В свое время Василий, из-за связывающих их с Итигути дружеских отношений, не взял с него подписку о согласии работать на советскую разведку и всего лишь однажды, и то под давлением начальства, попросил расписку в получении денег. Теперь же эта сентиментальность обходилась ему очень дорого. И в прямом, и в переносном смысле. У Шестакова была "железная" логика: нет подписки - нет и агента. А нет агента - не должно быть и расходов на него:" Я усматриваю, что фактически эти деньги пошли в карман резидента, для собственного резидентского материального благополучия. Так как предполагать что указанные суммы резидентом выплачивались Итигути, было бы делом, которое можно назвать играй а карточные домики... Подтверждается ранее высказанное Вам мною предположение... Все приведение моменты доказывают полное разложение резидента. Донося о вышеизложенном полагал бы гражданина Ощепкова с работы снять и предать суду, предъявив ему соответствующее обвинение..."

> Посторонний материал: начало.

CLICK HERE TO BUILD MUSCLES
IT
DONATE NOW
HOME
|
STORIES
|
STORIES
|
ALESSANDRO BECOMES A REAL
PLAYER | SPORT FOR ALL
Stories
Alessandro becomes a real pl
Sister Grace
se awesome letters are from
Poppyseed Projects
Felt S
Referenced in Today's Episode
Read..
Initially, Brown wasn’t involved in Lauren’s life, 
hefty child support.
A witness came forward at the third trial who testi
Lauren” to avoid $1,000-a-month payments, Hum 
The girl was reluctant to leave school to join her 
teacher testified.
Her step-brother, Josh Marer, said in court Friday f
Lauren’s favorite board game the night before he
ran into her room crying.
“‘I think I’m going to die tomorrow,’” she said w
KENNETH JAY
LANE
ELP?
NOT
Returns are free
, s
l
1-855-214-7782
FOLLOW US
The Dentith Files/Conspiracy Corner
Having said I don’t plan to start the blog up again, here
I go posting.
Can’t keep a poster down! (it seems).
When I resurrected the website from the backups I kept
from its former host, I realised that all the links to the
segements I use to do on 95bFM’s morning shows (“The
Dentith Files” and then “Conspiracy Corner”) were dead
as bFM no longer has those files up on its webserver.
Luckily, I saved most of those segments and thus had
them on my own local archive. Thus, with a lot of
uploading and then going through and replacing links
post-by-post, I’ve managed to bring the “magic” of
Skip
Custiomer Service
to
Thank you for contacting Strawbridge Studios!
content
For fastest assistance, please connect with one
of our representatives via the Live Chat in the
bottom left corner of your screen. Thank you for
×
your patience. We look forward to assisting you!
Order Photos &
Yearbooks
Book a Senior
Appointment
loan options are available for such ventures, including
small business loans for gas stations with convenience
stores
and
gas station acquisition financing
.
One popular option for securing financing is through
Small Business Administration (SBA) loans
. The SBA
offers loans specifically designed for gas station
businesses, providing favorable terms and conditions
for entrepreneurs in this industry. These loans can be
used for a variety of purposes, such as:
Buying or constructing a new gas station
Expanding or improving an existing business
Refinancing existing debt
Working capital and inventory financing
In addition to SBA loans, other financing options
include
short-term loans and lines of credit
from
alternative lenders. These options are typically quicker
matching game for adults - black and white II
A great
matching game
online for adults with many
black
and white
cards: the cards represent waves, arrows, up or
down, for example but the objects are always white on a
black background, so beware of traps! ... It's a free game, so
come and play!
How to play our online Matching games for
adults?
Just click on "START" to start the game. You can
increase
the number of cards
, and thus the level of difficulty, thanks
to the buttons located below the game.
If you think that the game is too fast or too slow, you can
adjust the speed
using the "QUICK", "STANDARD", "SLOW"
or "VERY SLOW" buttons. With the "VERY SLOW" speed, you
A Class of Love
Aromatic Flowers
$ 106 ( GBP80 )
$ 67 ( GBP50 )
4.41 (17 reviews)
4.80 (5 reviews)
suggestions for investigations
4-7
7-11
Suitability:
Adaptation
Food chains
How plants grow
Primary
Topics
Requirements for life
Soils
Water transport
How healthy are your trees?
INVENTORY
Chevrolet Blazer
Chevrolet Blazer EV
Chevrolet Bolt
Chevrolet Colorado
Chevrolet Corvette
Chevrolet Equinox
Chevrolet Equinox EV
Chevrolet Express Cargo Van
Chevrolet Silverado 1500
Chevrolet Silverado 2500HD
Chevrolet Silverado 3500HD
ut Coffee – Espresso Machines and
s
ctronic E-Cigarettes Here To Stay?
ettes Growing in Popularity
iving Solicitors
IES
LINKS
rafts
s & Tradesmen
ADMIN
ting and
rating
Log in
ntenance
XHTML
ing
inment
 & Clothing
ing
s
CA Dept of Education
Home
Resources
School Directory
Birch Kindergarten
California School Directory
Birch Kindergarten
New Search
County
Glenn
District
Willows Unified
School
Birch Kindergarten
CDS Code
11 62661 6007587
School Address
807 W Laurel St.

Да, реальная возможность угодить под суд военного трибунала - такой была благодарность "гражданину Ощепкову", шесть лет неизменно рисковавшему своей головой! До глубины души оскорбленный Василий старается доказать свою добросовестность и полную лживость обвинения. Вот здесь-то он и пишет приведенные мной выше слова о своем патриотизме. Разве мог он, проживая все это время вне СССР, знать, что тогда там, точно так же как и у нас сегодня, само понятие "патриотизм" успело сделаться не только одиозным, но и откровенно подозрительным. Правда, тогда ему противопоставляли "пролетарский интернационализм", а ныне "западные ценности"...
Однако, если в штабе Сибирского военного округа и поверили глуповатым обвинениям, то вовсе не собирались терять столь высококвалифицированного япониста. Приказ констатировал "невозможность использования в Японии" и оставление во Владивостоке в качестве переводчика. Сильно раздосадованный Шестаков сказал, словно предсказав судьбу Василия: "Если бы не был таким нужным и полезным человеком, давно бы сгнил в подвале ГПУ!".